▸ EXERCISE OBJECTIVE:
Reproduce the entries in full. Exclude all images from the copy.

▸ SUPPLIED DATA:
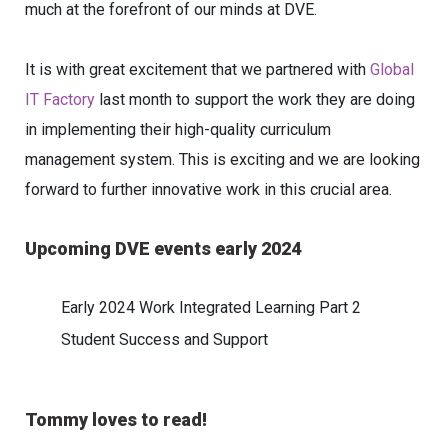
much at the forefront of our minds at DVE.
It is with great excitement that we partnered with
Global
IT Factory
last month to support the work they are doing
in implementing their high-quality curriculum
management system. This is exciting and we are looking
forward to further innovative work in this crucial area.
Upcoming DVE events early 2024
Early 2024 Work Integrated Learning Part 2
Student Success and Support
Tommy loves to read!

▸ COMPLETED TASK:
much at the forefront of our minds at DVE.
It is with great excitement that we partnered with
Global
IT Factory
last month to support the work they are doing
in implementing their high-quality curriculum
management system. This is exciting and we are looking
forward to further innovative work in this crucial area.
Upcoming DVE events early 2024
Early 2024 Work Integrated Learning Part 2
Student Success and Support
Tommy loves to read!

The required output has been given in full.